When I returned in February after four years away, they had multiplied, innumerably. I saw them at chai stands and tin-roofed restaurants, laid on tables between plates of rice and masala dosa; on the seats of rusted buses and crowded railway cars; under fluorescent lights at dusty street corners, casting an eerie glow of their own. In the hands of men and women, the sick and the healthy, the old, the young, and the in-between.
Everywhere in India, I saw smartphones.
In just a few years, India has undergone a mobile revolution. Once toys of the rich, internet-enabled phones are now within easy reach of the middle class and available to growing numbers of the poor. Even at around 25 percent ownership, India is now a bigger market for smartphones than the U.S. and is second only to China in the number of units purchased. Since only a fraction of these new smartphone owners have access to the internet through a home connection, smartphones in India (as in other developing countries) represent a first portal to the digital world for hundreds of millions of people.
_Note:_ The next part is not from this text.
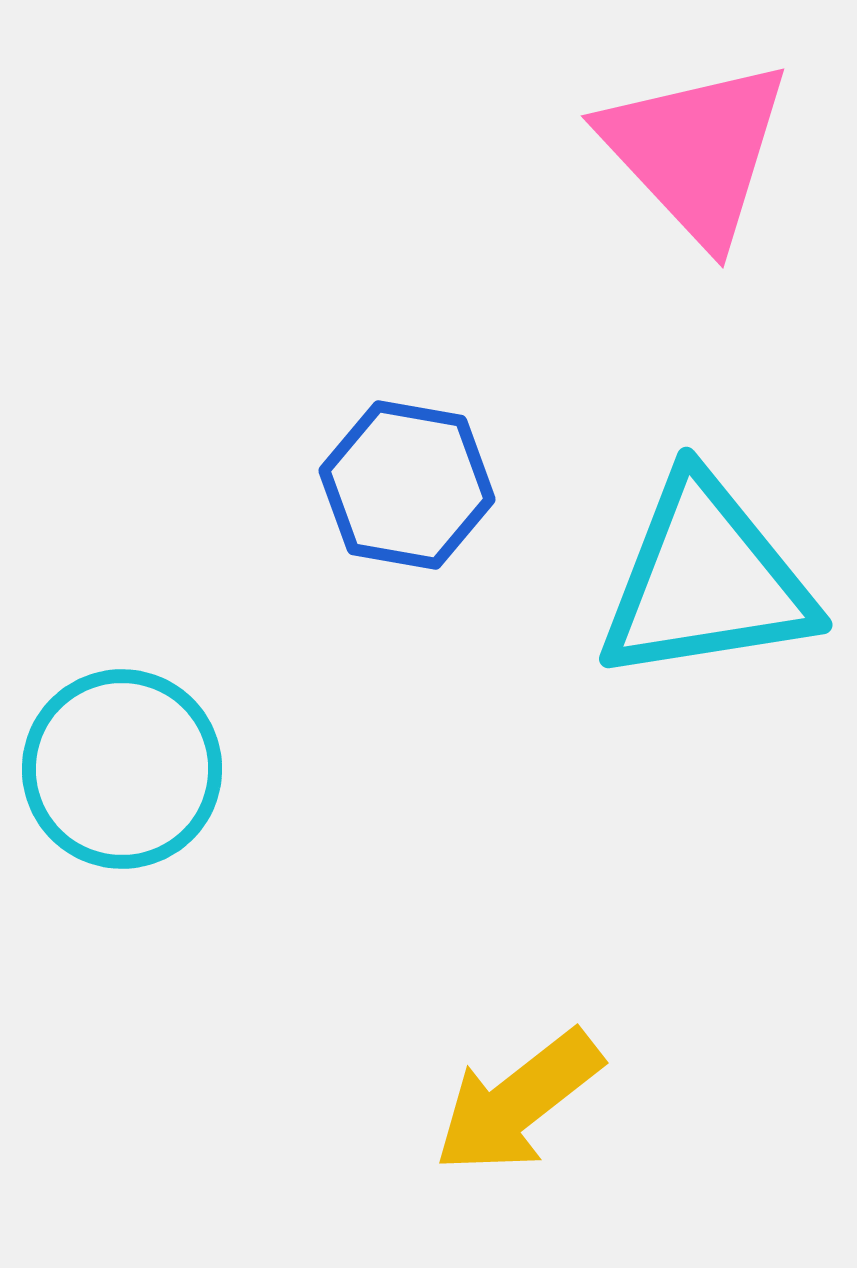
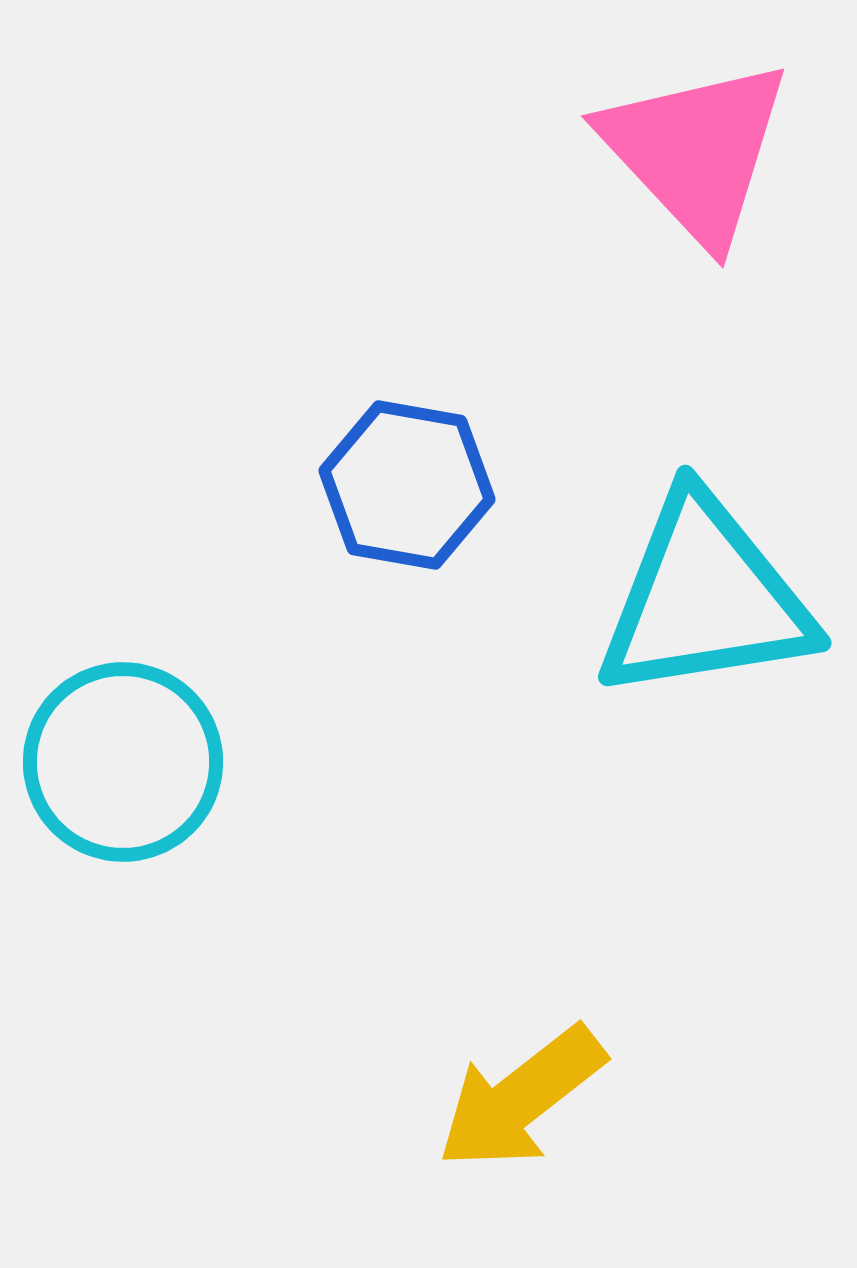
cyan triangle: moved 1 px left, 18 px down
cyan circle: moved 1 px right, 7 px up
yellow arrow: moved 3 px right, 4 px up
But this is only part of the story. The mobile revolution in India is now in a second phase, driven not only by affordable handsets but also by cheap data, thanks to a single mobile operator that is now a household name after just a year and a half of operation: Reliance Jio Infocomm Ltd., known as Jio. The company entered the market in late 2016 with an offer of months' worth of free calls for new subscribers, with ongoing data fees only a fraction of all other operators' in the market. Competitors were quickly forced to match Jio's prices or face irrelevance, and in one fell swoop the cost of voice calls and data in India was slashed and the gates to the internet swung open for millions who had long been excluded.
I heard about Jio from a web developer I met recently in the South Indian state of Kerala. Intrigued to learn that India was little more than a year into an explosion of cheap access, I took to the streets of the city of Thiruvananthapuram to talk to ordinary Indians about how the internet was affecting their lives. Was it delivering on the much-vaunted promises—a transformation in microfinance, medicine, even farming and resource management—or were Indians just swapping cat GIFs and turd emojis like many of us in the West? Ultimately, what I found was a lesson in perspective: We tell the story of the internet as a "global village," a space where everyone has a common understanding, but outside of the Western bubble it's clear that assumptions change widely from place to place.
World: open
Under the morning sun at Kovalam Beach, a Keralan seaside resort near the tip of the subcontinent, I watched a line of fishermen singing work songs while standing waist deep in the Indian Ocean, hauling a huge net to shore. Around them a mix of foreign and domestic tourists took pictures with phone cameras, the kind of meeting of ancient and current that takes place across modern India.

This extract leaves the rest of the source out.